Element Assignment Character, Prop & Line Requirements
At the start of the Official Filmmaking Period, each team will receive a character, a prop and a line of dialogue assignment via email.
These elements must be included in your film.
The elements will vary from timezone to timezone, but in each location ALL teams will have the same required elements. It's up to each team to decide how to integrate them into their own film. Teams compete for most creative use of these elements.

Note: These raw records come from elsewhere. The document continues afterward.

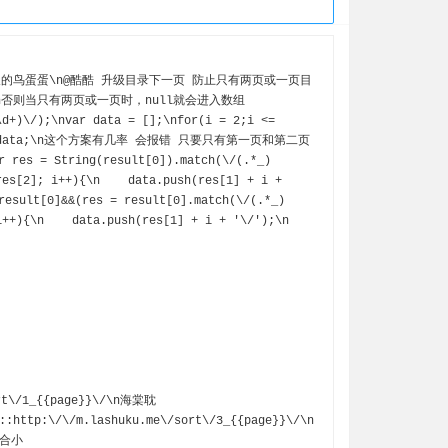
n否则当只有两页或一页时，null就会进入数组
d+)\/);\nvar data = [];\nfor(i = 2;i <= 
);\n}\ndata;\n这个方案有几率 会报错 只要只有第一页和第二页 
res = String(result[0]).match(\/(.*_)
es[2]; i++){\n    data.push(res[1] + i + 
result[0]&&(res = result[0].match(\/(.*_)
++){\n    data.push(res[1] + i + '\/');\n  
:http:\/\/m.lashuku.me\/sort\/3_{{page}}\/\n
n百合小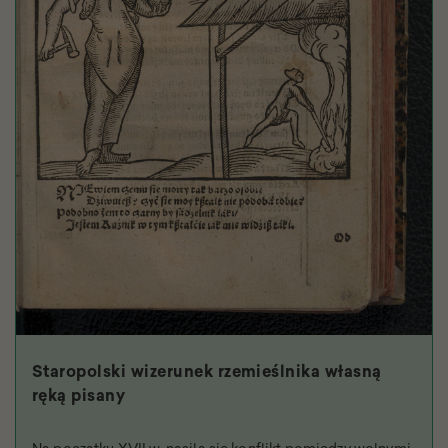
Staropolski wizerunek rzemieślnika własną
ręką pisany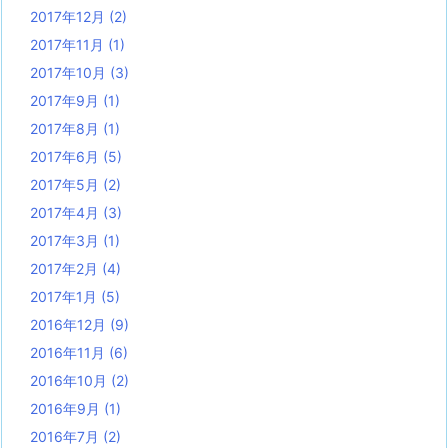
2017年12月
(2)
2017年11月
(1)
2017年10月
(3)
2017年9月
(1)
2017年8月
(1)
2017年6月
(5)
2017年5月
(2)
2017年4月
(3)
2017年3月
(1)
2017年2月
(4)
2017年1月
(5)
2016年12月
(9)
2016年11月
(6)
2016年10月
(2)
2016年9月
(1)
2016年7月
(2)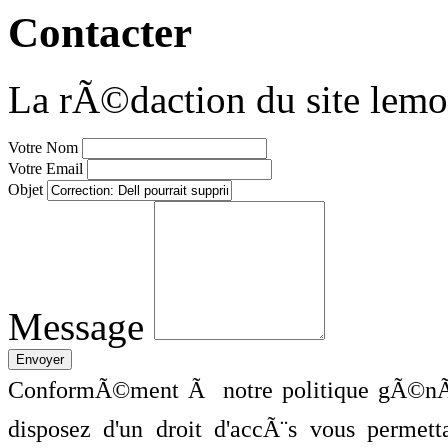
Contacter
La rÃ©daction du site lemo
Votre Nom
Votre Email
Objet
Message
ConformÃ©ment Ã notre politique gÃ©nÃ©
disposez d'un droit d'accÃ¨s vous perme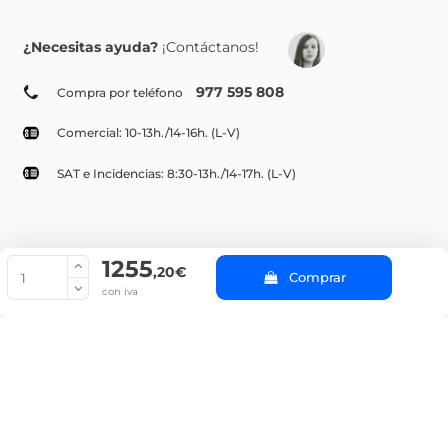
¿Necesitas ayuda?
¡Contáctanos!
977 595 808
Compra por teléfono
Comercial: 10-13h./14-16h. (L-V)
SAT e Incidencias: 8:30-13h./14-17h. (L-V)
1255
© Copyright 2022 PepeBar.com |
Política de cookies |
Aviso legal y
,20€
Comprar
Condiciones generales de compra |
Blog
con iva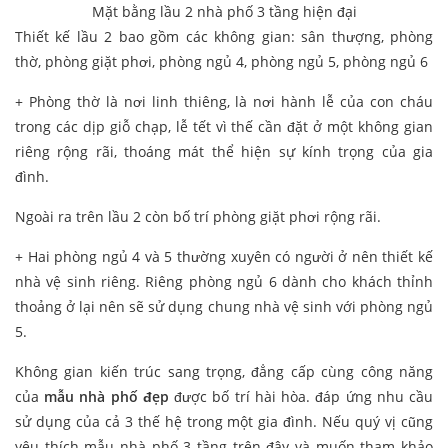
Mặt bằng lầu 2 nhà phố 3 tầng hiện đại
Thiết kế lầu 2 bao gồm các không gian: sân thượng, phòng
thờ, phòng giặt phơi, phòng ngủ 4, phòng ngủ 5, phòng ngủ 6
+ Phòng thờ là nơi linh thiêng, là nơi hành lễ của con cháu
trong các dịp giỗ chạp, lễ tết vì thế cần đặt ở một không gian
riêng rộng rãi, thoáng mát thể hiện sự kính trọng của gia
đình.
Ngoài ra trên lầu 2 còn bố trí phòng giặt phơi rộng rãi.
+ Hai phòng ngủ 4 và 5 thường xuyên có người ở nên thiết kế
nhà vệ sinh riêng. Riêng phòng ngủ 6 dành cho khách thỉnh
thoảng ở lại nên sẽ sử dụng chung nhà vệ sinh với phòng ngủ
5.
Không gian kiến trúc sang trọng, đẳng cấp cùng công năng
của
mẫu nhà phố đẹp
được bố trí hài hòa. đáp ứng nhu cầu
sử dụng của cả 3 thế hệ trong một gia đình. Nếu quý vị cũng
yêu thích mẫu nhà phố 3 tầng trên đây và muốn tham khảo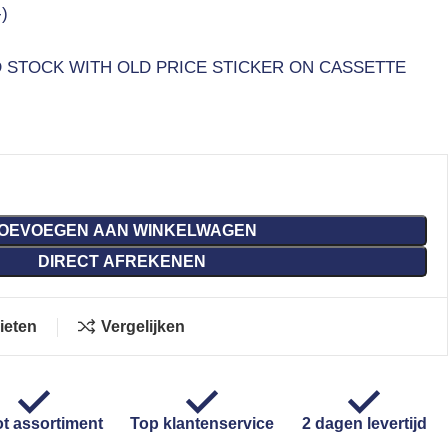
)
 STOCK WITH OLD PRICE STICKER ON CASSETTE
OEVOEGEN AAN WINKELWAGEN
DIRECT AFREKENEN
ieten
Vergelijken
t assortiment
Top klantenservice
2 dagen levertijd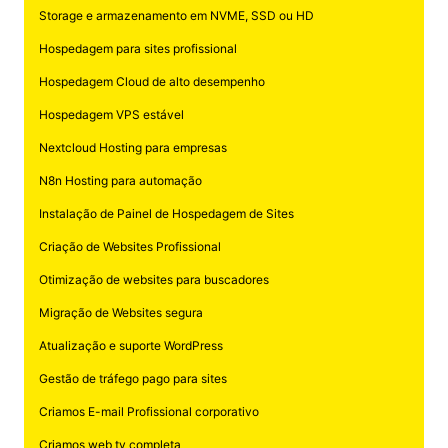
Storage e armazenamento em NVME, SSD ou HD
Hospedagem para sites profissional
Hospedagem Cloud de alto desempenho
Hospedagem VPS estável
Nextcloud Hosting para empresas
N8n Hosting para automação
Instalação de Painel de Hospedagem de Sites
Criação de Websites Profissional
Otimização de websites para buscadores
Migração de Websites segura
Atualização e suporte WordPress
Gestão de tráfego pago para sites
Criamos E-mail Profissional corporativo
Criamos web tv completa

Examples of Previous Characters
Alan or Alice Downing, Coach San Diego, California 2015
Ava or Aiden Kingston, Vice President Nashville, Tennessee 2017
Walt or Wendy Abrams, Boat Owner Orlando, Florida 2008
Holly or Horatio Baldwin, Activist Portland, Maine 2009
Examples of Previous Props
a ticket Paducah, Kentucky 2012
a nail file Seattle, Washington 2008
flowers Nashville, Tennessee 2011
a cake Orlando, Florida 2009
Examples of Previous Lines
Sometimes you feel like letting loose. Asheville, North Carolina 2006
Do I look like a computer? Orlando, Florida 2011
If you must know, my father told me. New York, New York 2007
I've got a great idea. San Antonio, Texas 2015
The required line of dialogue must be heard or seen - it may be written. It may be in a foreign language; however if it is not clear that this is the required line, it should be translated.
The required character does not have to be the star, but we must actually see him/her on the screen. Name tags, etc. are not necessary so long as the audience can infer who he/she is.

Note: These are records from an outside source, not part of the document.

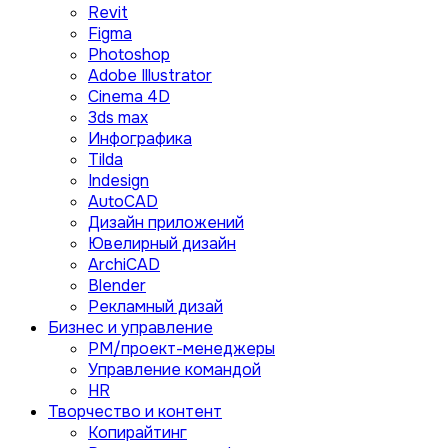
Revit
Figma
Photoshop
Adobe Illustrator
Сinema 4D
3ds max
Инфографика
Tilda
Indesign
AutoCAD
Дизайн приложений
Ювелирный дизайн
ArchiCAD
Blender
Рекламный дизай
Бизнес и управление
PM/проект-менеджеры
Управление командой
HR
Творчество и контент
Копирайтинг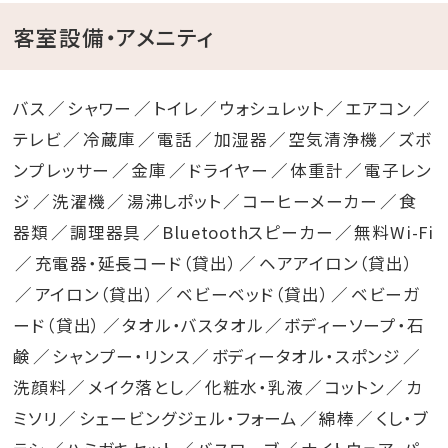
客室設備・アメニティ
バス
シャワー
トイレ
ウォシュレット
エアコン
テレビ
冷蔵庫
電話
加湿器
空気清浄機
ズボ
ンプレッサー
金庫
ドライヤー
体重計
電子レン
ジ
洗濯機
湯沸しポット
コーヒーメーカー
食
器類
調理器具
Bluetoothスピーカー
無料Wi-Fi
充電器・延長コード（貸出）
ヘアアイロン（貸出）
アイロン（貸出）
ベビーベッド（貸出）
ベビーガ
ード（貸出）
タオル・バスタオル
ボディーソープ・石
鹸
シャンプー・リンス
ボディータオル・スポンジ
洗顔料
メイク落とし
化粧水・乳液
コットン
カ
ミソリ
シェービングジェル・フォーム
綿棒
くし・ブ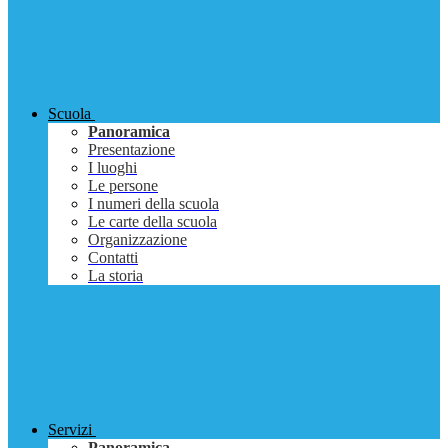
Scuola
Panoramica
Presentazione
I luoghi
Le persone
I numeri della scuola
Le carte della scuola
Organizzazione
Contatti
La storia
Servizi
Panoramica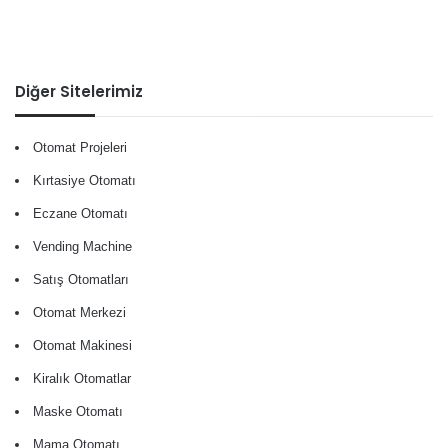
Diğer Sitelerimiz
Otomat Projeleri
Kırtasiye Otomatı
Eczane Otomatı
Vending Machine
Satış Otomatları
Otomat Merkezi
Otomat Makinesi
Kiralık Otomatlar
Maske Otomatı
Mama Otomatı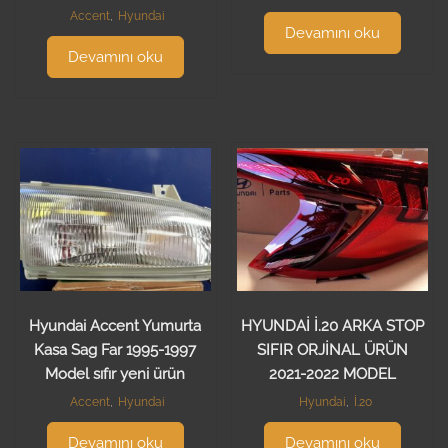
Accent
,
Hyundai
Devamını oku
Devamını oku
Hyundai Accent Yumurta
HYUNDAİ İ.20 ARKA STOP
Kasa Sag Far 1995-1997
SIFIR ORJİNAL ÜRÜN
Model sıfır yeni ürün
2021-2022 MODEL
Accent
,
Hyundai
Hyundai
,
İ.20
Devamını oku
Devamını oku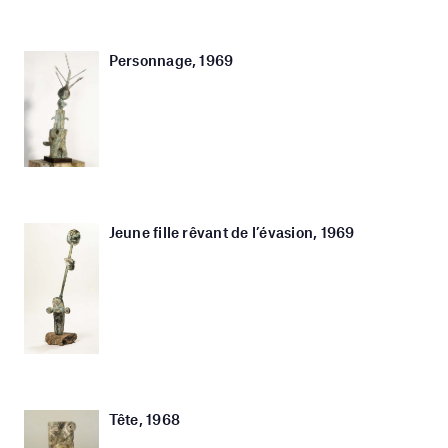
Personnage, 1969
Jeune fille rêvant de l’évasion, 1969
Tête, 1968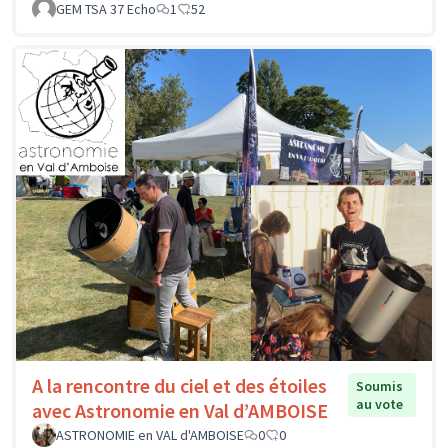
GEM TSA 37 Echo
1
52
A la rencontre du ciel et des étoiles
Soumis
au vote
avec Astronomie en Val d’AMBOISE
ASTRONOMIE en VAL d'AMBOISE
0
0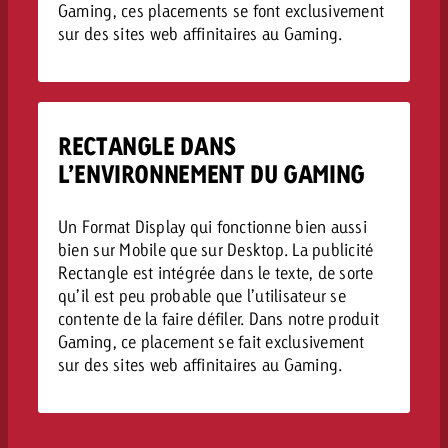
Gaming, ces placements se font exclusivement
sur des sites web affinitaires au Gaming.
RECTANGLE DANS
L’ENVIRONNEMENT DU GAMING
Un Format Display qui fonctionne bien aussi
bien sur Mobile que sur Desktop. La publicité
Rectangle est intégrée dans le texte, de sorte
qu’il est peu probable que l’utilisateur se
contente de la faire défiler. Dans notre produit
Gaming, ce placement se fait exclusivement
sur des sites web affinitaires au Gaming.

The required prop must be seen, and it should be used in your film in some way.
Adherence to Assignment
Did you know judges base part of their scores on a film’s adherence to assignment? This refers to the genre and required elements.
Elements in Credits Do Not Count
The required elements must appear in the story of your film. Use of the elements only in the end credits will NOT fulfill the requirement.